We estimate three models: (i) using only sales taxes as the instrument, (ii) using only the cigarette-specific tax as the instrument, and (iii) using both sales tax and cigarette tax as the instruments.

# Model 1: Instrument = salestaxdiff
model1 <- ivreg(
    packdiff ~ incomediff + pricediff | incomediff + salestaxdiff,
    data = diffData
)

# Model 2: Instrument = cigtaxdiff
model2 <- ivreg(
    packdiff ~ incomediff + pricediff | incomediff + cigtaxdiff,
    data = diffData
)

# Model 3: Instruments = salestaxdiff + cigtaxdiff
model3 <- ivreg(
    packdiff ~ incomediff + pricediff | incomediff + salestaxdiff + cigtaxdiff,
    data = diffData
)

The estimation results are shown in Table 21.6. The TSLS estimates for \(\beta_1\) are -0.938, -1.343, and -1.202 for models 1, 2, and 3, respectively. All estimates are statistically significant at the 5% level. The reliability of these coefficient estimates depends on the validity of the instruments. In the next section, we examine the validity of the instruments.

# Display results
modelsummary(
    models = list("Model 1" = model1, "Model 2" = model2, "Model 3" = model3),
    vcov = "HC1",
    stars = TRUE,
    fmt = 3,
    gof_omit = "AIC|BIC|Log.Lik"
)

Table 21.6: Estimation results for the cigarette demand model using changes data

	Model 1	Model 2	Model 3
(Intercept)	-0.118+	-0.017	-0.052
	(0.068)	(0.067)	(0.062)
incomediff	0.526	0.428	0.462
	(0.339)	(0.299)	(0.309)
pricediff	-0.938***	-1.343***	-1.202***
	(0.208)	(0.229)	(0.197)
Num.Obs.	48	48	48
R2	0.550	0.520	0.547
R2 Adj.	0.530	0.498	0.526
RMSE	0.09	0.09	0.09
Std.Errors	HC1	HC1	HC1
+ p < 0.1, * p < 0.05, p < 0.01, * p < 0.001

21.5.3 Checking instrument validity

The relevance of the instruments can be checked using the F-statistic from the first stage regressions. The code chunk below shows how to compute the F-statistics for the first stage regressions.

# First-stage regressions
f1 <- lm(pricediff ~ salestaxdiff + incomediff, data = diffData)
f2 <- lm(pricediff ~ cigtaxdiff + incomediff, data = diffData)
f3 <- lm(pricediff ~ salestaxdiff + cigtaxdiff + incomediff, data = diffData)

# F-tests
# F-tests
f1_fstat <- linearHypothesis(f1, "salestaxdiff = 0",
    vcov = vcovHC,
    type = "HC1"
)
f2_fstat <- linearHypothesis(f2, "cigtaxdiff = 0",
    vcov = vcovHC,
    type = "HC1"
)
f3_fstat <- linearHypothesis(f3, c("salestaxdiff = 0", "cigtaxdiff = 0"),
    vcov = vcovHC,
    type = "HC1"
)


# Extract F-statistics and p-values
fstats_df <- data.frame(
    Model = c(
        "Model 1",
        "Model 2",
        "Model 3"
    ),
    F_statistic = c(
        f1_fstat$F[2],
        f2_fstat$F[2],
        f3_fstat$F[2]
    ),
    df1 = c(
        f1_fstat$Df[2],
        f2_fstat$Df[2],
        f3_fstat$Df[2]
    ),
    df2 = c(
        f1_fstat$Res.Df[2],
        f2_fstat$Res.Df[2],
        f3_fstat$Res.Df[2]
    ),
    p_value = c(
        f1_fstat$`Pr(>F)`[2],
        f2_fstat$`Pr(>F)`[2],
        f3_fstat$`Pr(>F)`[2]
    )
)

The F-statistics for the first stage regressions are presented in Table 21.7. The first stage F-statistics are 33.7, 107.2, and 86.7 for models 1, 2, and 3, respectively. These F-statistics are greater than 10, indicating that the instruments are relevant.

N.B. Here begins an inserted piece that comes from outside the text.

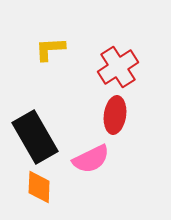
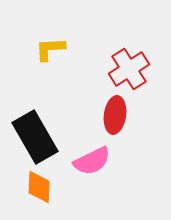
red cross: moved 11 px right, 2 px down
pink semicircle: moved 1 px right, 2 px down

# F-statistics for the first stage regressions
fstats_df$F_statistic <- round(fstats_df$F_statistic, 2)
fstats_df$p_value <- round(fstats_df$p_value, 5)

kable(fstats_df, align = "lcccc", col.names = c("Model", "F-statistic", "df1", "df2", "p-value"))

Table 21.7: Robust First-Stage F-Statistics

Model	F-statistic	df1	df2
Model 1	28.45	1	45
Model 2	98.03	1	45
Model 3	76.92	2	44

Since the first two models are exactly identified, we cannot use the J-statistic to test instrument exogeneity. However, the regression in column (3) is overidentified because there are two instruments and a single included endogenous regressor, resulting in one (m - k = 2 - 1 = 1) overidentifying restriction. Below, we compute the J-statistic for the overidentifying restriction in model 3.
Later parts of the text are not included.